====== Records for this task ======

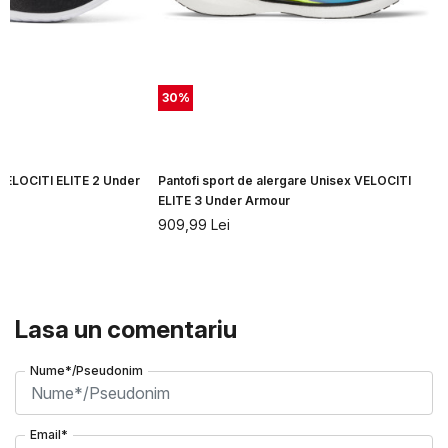
30
%
 VELOCITI ELITE 2 Under
Pantofi sport de alergare Unisex VELOCITI
ELITE 3 Under Armour
909,99
Lei
Lasa un comentariu
Nume*/Pseudonim
Email*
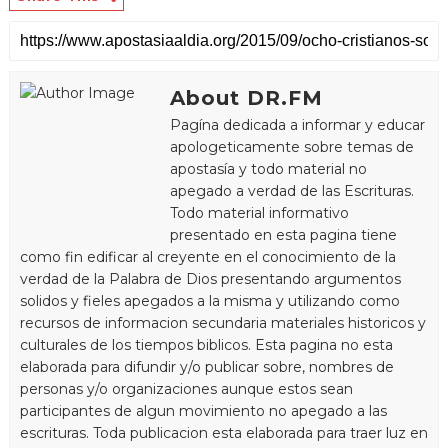
About DR.FM
Pagína dedicada a informar y educar
apologeticamente sobre temas de
apostasía y todo material no
apegado a verdad de las Escrituras.
Todo material informativo
presentado en esta pagina tiene
como fin edificar al creyente en el conocimiento de la
verdad de la Palabra de Dios presentando argumentos
solidos y fieles apegados a la misma y utilizando como
recursos de informacion secundaria materiales historicos y
culturales de los tiempos biblicos. Esta pagina no esta
elaborada para difundir y/o publicar sobre, nombres de
personas y/o organizaciones aunque estos sean
participantes de algun movimiento no apegado a las
escrituras. Toda publicacion esta elaborada para traer luz en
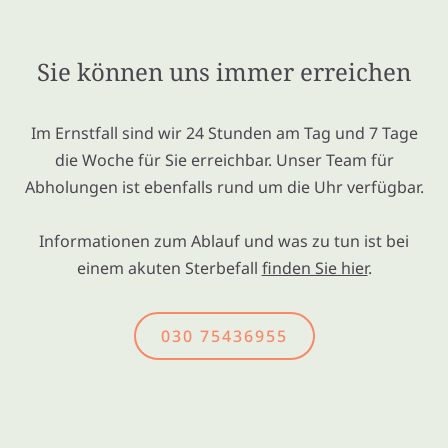
Sie können uns immer erreichen
Im Ernstfall sind wir 24 Stunden am Tag und 7 Tage
die Woche für Sie erreichbar. Unser Team für
Abholungen ist ebenfalls rund um die Uhr verfügbar.
Informationen zum Ablauf und was zu tun ist bei
einem akuten Sterbefall
finden Sie hier
.
030 75436955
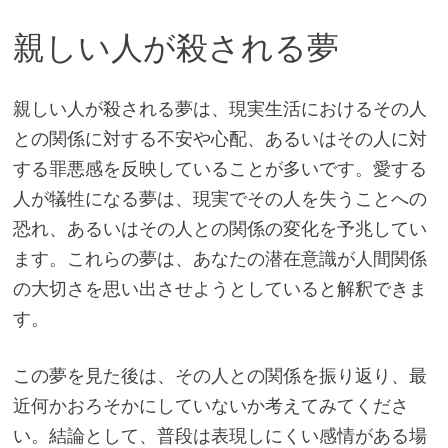
親しい人が殺される夢
親しい人が殺される夢は、現実生活におけるその人
との関係に対する不安や心配、あるいはその人に対
する罪悪感を反映していることが多いです。愛する
人が犠牲になる夢は、現実でその人を失うことへの
恐れ、あるいはその人との関係の変化を予兆してい
ます。これらの夢は、あなたの潜在意識が人間関係
の大切さを思い出させようとしていると解釈できま
す。
この夢を見た後は、その人との関係を振り返り、最
近何かおろそかにしていないか考えてみてくださ
い。結論として、普段は表現しにくい感情がある場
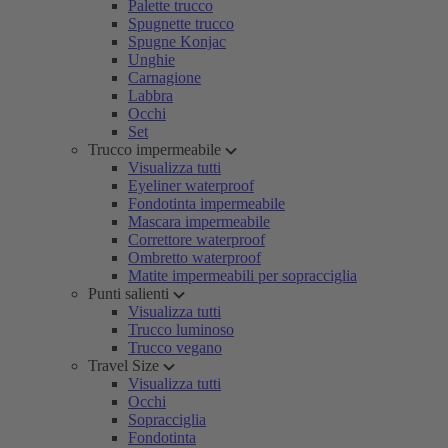
Palette trucco
Spugnette trucco
Spugne Konjac
Unghie
Carnagione
Labbra
Occhi
Set
Trucco impermeabile
Visualizza tutti
Eyeliner waterproof
Fondotinta impermeabile
Mascara impermeabile
Correttore waterproof
Ombretto waterproof
Matite impermeabili per sopracciglia
Punti salienti
Visualizza tutti
Trucco luminoso
Trucco vegano
Travel Size
Visualizza tutti
Occhi
Sopracciglia
Fondotinta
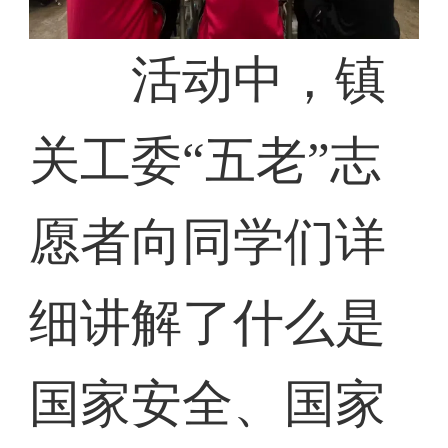
活动中，镇
关工委“五老”志
愿者向同学们详
细讲解了什么是
国家安全、国家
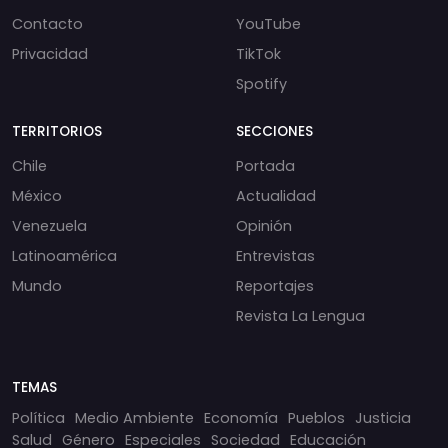
Contacto
YouTube
Privacidad
TikTok
Spotify
TERRITORIOS
SECCIONES
Chile
Portada
México
Actualidad
Venezuela
Opinión
Latinoamérica
Entrevistas
Mundo
Reportajes
Revista La Lengua
TEMAS
Política
Medio Ambiente
Economía
Pueblos
Justicia
Salud
Género
Especiales
Sociedad
Educación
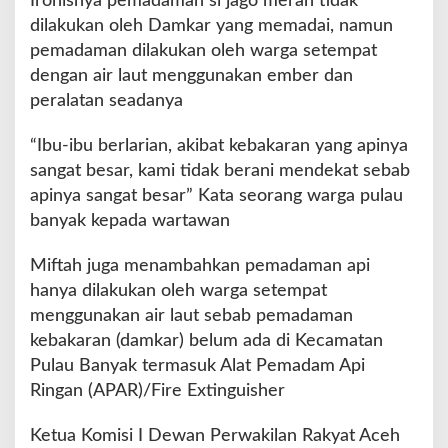
Ironisnya pemadaman si jago merah tidak
h
dilakukan oleh Damkar yang memadai, namun
S
pemadaman dilakukan oleh warga setempat
i
dengan air laut menggunakan ember dan
n
g
peralatan seadanya
k
i
“Ibu-ibu berlarian, akibat kebakaran yang apinya
l
sangat besar, kami tidak berani mendekat sebab
U
apinya sangat besar” Kata seorang warga pulau
s
u
banyak kepada wartawan
l
k
Miftah juga menambahkan pemadaman api
a
hanya dilakukan oleh warga setempat
n
menggunakan air laut sebab pemadaman
A
P
kebakaran (damkar) belum ada di Kecamatan
A
Pulau Banyak termasuk Alat Pemadam Api
R
Ringan (APAR)/Fire Extinguisher
S
e
Ketua Komisi I Dewan Perwakilan Rakyat Aceh
t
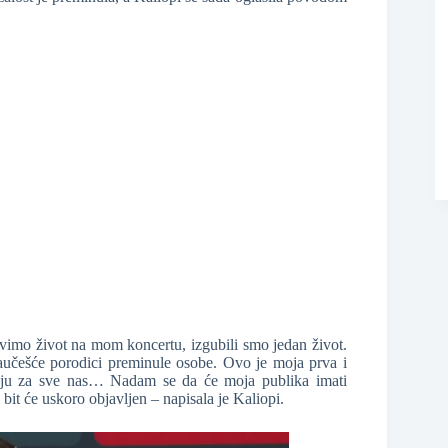
❆
avimo život na mom koncertu, izgubili smo jedan život.
aučešće porodici preminule osobe. Ovo je moja prva i
aju za sve nas… Nadam se da će moja publika imati
it će uskoro objavljen – napisala je Kaliopi.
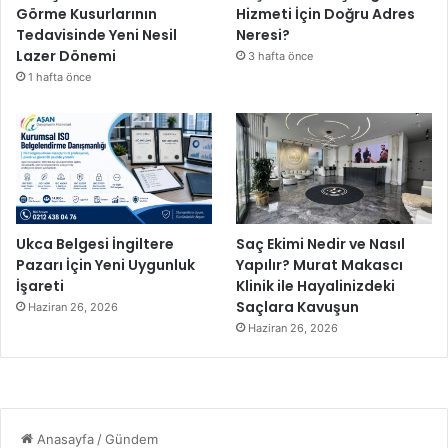
Görme Kusurlarının
Hizmeti İçin Doğru Adres
Tedavisinde Yeni Nesil
Neresi?
Lazer Dönemi
3 hafta önce
1 hafta önce
Ukca Belgesi İngiltere
Saç Ekimi Nedir ve Nasıl
Pazarı İçin Yeni Uygunluk
Yapılır? Murat Makascı
İşareti
Klinik ile Hayalinizdeki
Saçlara Kavuşun
Haziran 26, 2026
Haziran 26, 2026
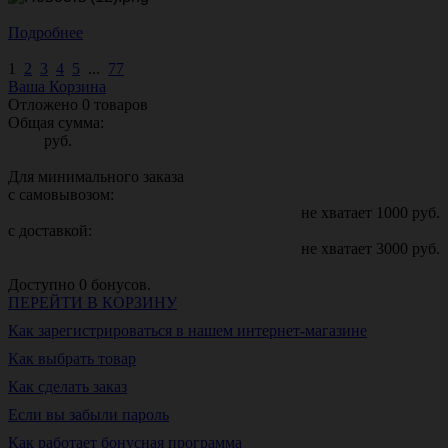
Подробнее
1
2
3
4
5
...
77
Ваша Корзина
Отложено
0
товаров
Общая сумма:
руб.
Для минимального заказа
с самовывозом:
не хватает
1000
руб.
с доставкой:
не хватает
3000
руб.
Доступно
0
бонусов.
ПЕРЕЙТИ В КОРЗИНУ
Как зарегистрироваться в нашем интернет-магазине
Как выбрать товар
Как сделать заказ
Если вы забыли пароль
Как работает бонусная программа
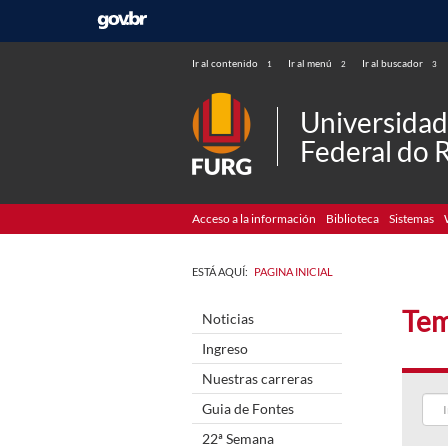
Ir al contenido
Ir al menú
Ir al buscador
1
2
3
Universida
Federal do 
Acceso a la información
Biblioteca
Sistemas
ESTÁ AQUÍ:
PAGINA INICIAL
Tem
Noticias
Ingreso
Nuestras carreras
Guia de Fontes
22ª Semana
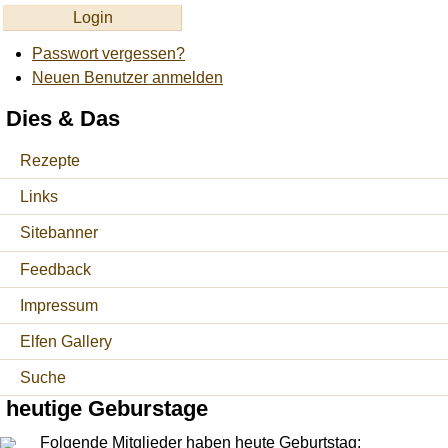
Passwort vergessen?
Neuen Benutzer anmelden
Dies & Das
Rezepte
Links
Sitebanner
Feedback
Impressum
Elfen Gallery
Suche
heutige Geburstage
Folgende Mitglieder haben heute Geburtstag:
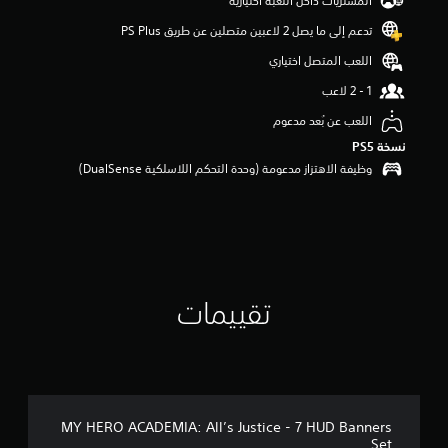
المشتريات داخل اللعبة اختيارية
م
تدعم إلى ما يصل 2 لاعبين متصلين عن طريق PS Plus‏
ن
5
اللعب المتصل اختياري
ن
ج
و
اللعب عن بُعد مدعوم
م
م
نسخة PS5‏
ن
وظيفة الاهتزاز مدعومة (وحدة التحكم اللاسلكية DualSense‏)
إ
ج
م
ا
ل
ي
8
تقييمات
م
ن
ا
ل
ت
ق
ي
MY HERO ACADEMIA: All’s Justice - 7 HUD Banners
ي
Set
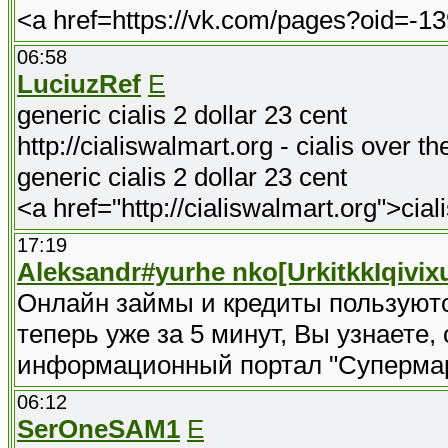
<a href=https://vk.com/pages?oid=
06:58
LuciuzRef
E
generic cialis 2 dollar 23 cent
http://cialiswalmart.org - cialis over t
generic cialis 2 dollar 23 cent
<a href="http://cialiswalmart.org">ciali
17:19
Aleksandr#yurhe nko[UrkitkkIqivixu
Онлайн займы и кредиты пользуют
теперь уже за 5 минут, Вы узнаете,
информационный портал "Супермар
06:12
SerOneSAM1
E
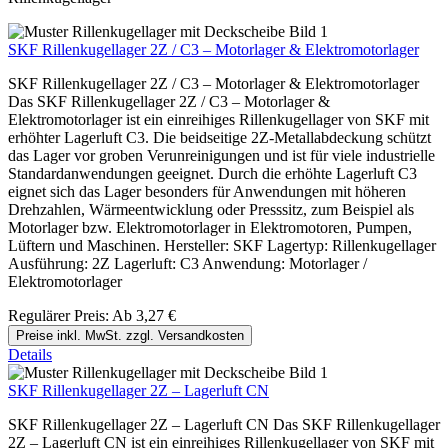
SKF Rillenkugellager 2Z / C3 – Motorlager & Elektromotorlager
SKF Rillenkugellager 2Z / C3 – Motorlager & Elektromotorlager
Das SKF Rillenkugellager 2Z / C3 – Motorlager &
Elektromotorlager ist ein einreihiges Rillenkugellager von SKF mit
erhöhter Lagerluft C3. Die beidseitige 2Z-Metallabdeckung schützt
das Lager vor groben Verunreinigungen und ist für viele industrielle
Standardanwendungen geeignet. Durch die erhöhte Lagerluft C3
eignet sich das Lager besonders für Anwendungen mit höheren
Drehzahlen, Wärmeentwicklung oder Presssitz, zum Beispiel als
Motorlager bzw. Elektromotorlager in Elektromotoren, Pumpen,
Lüftern und Maschinen. Hersteller: SKF Lagertyp: Rillenkugellager
Ausführung: 2Z Lagerluft: C3 Anwendung: Motorlager /
Elektromotorlager
Regulärer Preis:
Ab
3,27 €
Preise inkl. MwSt. zzgl. Versandkosten
Details
SKF Rillenkugellager 2Z – Lagerluft CN
SKF Rillenkugellager 2Z – Lagerluft CN Das SKF Rillenkugellager
2Z – Lagerluft CN ist ein einreihiges Rillenkugellager von SKF mit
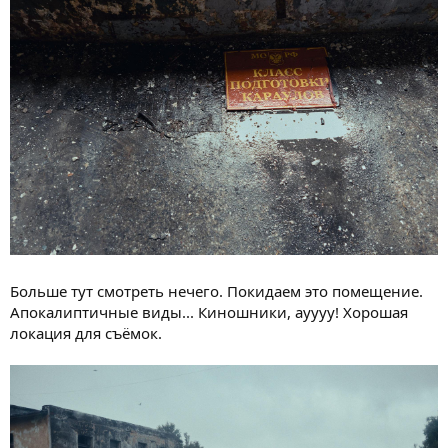
Больше тут смотреть нечего. Покидаем это помещение.
Апокалиптичные виды... Киношники, ауууу! Хорошая
локация для съёмок.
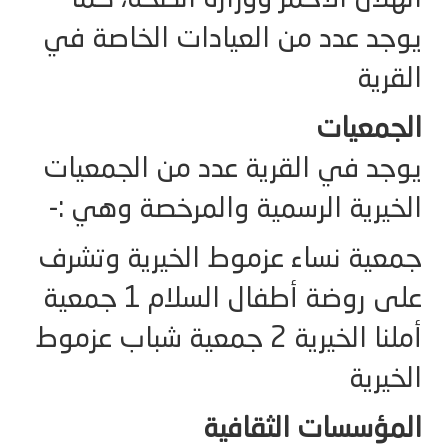
الهلال الأحمر ووزارة الصحة، كما
يوجد عدد من العيادات الخاصة في
القرية
الجمعيات
يوجد في القرية عدد من الجمعيات
الخيرية الرسمية والمرخصة وهي :-
جمعية نساء عزموط الخيرية وتشرف
على روضة أطفال السلام 1 جمعية
أملنا الخيرية 2 جمعية شباب عزموط
الخيرية
المؤسسات الثقافية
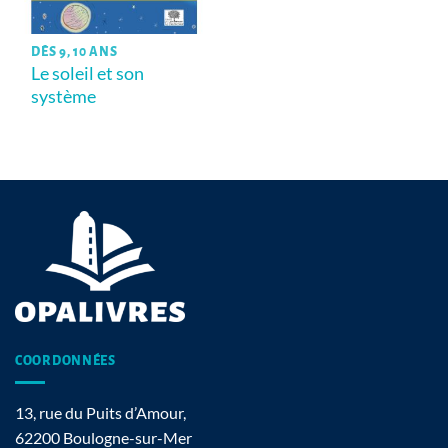
DÈS 9, 10 ANS
Le soleil et son
système
COORDONNÉES
13, rue du Puits d’Amour,
62200 Boulogne-sur-Mer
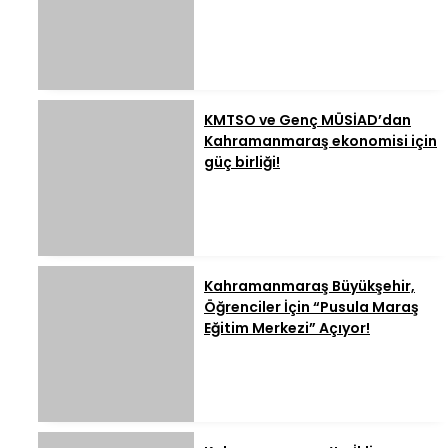
KMTSO ve Genç MÜSİAD’dan
Kahramanmaraş ekonomisi için
güç birliği!
Kahramanmaraş Büyükşehir,
Öğrenciler İçin “Pusula Maraş
Eğitim Merkezi” Açıyor!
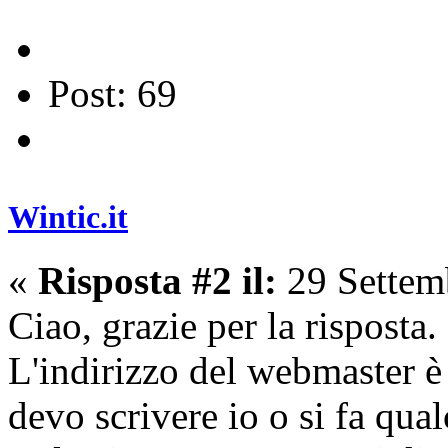
Post: 69
Wintic.it
«
Risposta #2 il:
29 Settem
Ciao, grazie per la risposta.
L'indirizzo del webmaster è
devo scrivere io o si fa qua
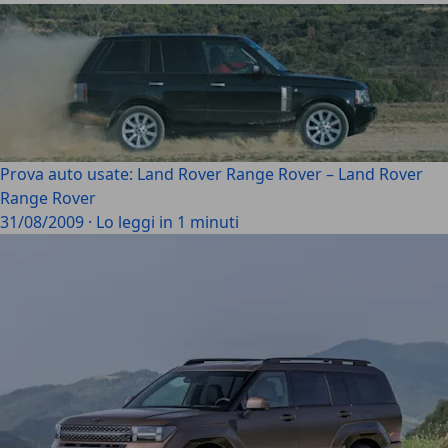
Prova auto usate: Land Rover Range Rover – Land Rover
Range Rover
31/08/2009
·
Lo leggi in 1 minuti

======

What lines of the data include the word "Yeni"? Copy each of them.

# Answer to this problem
Tedavisinde Yeni Nesil
Pazarı İçin Yeni Uygunluk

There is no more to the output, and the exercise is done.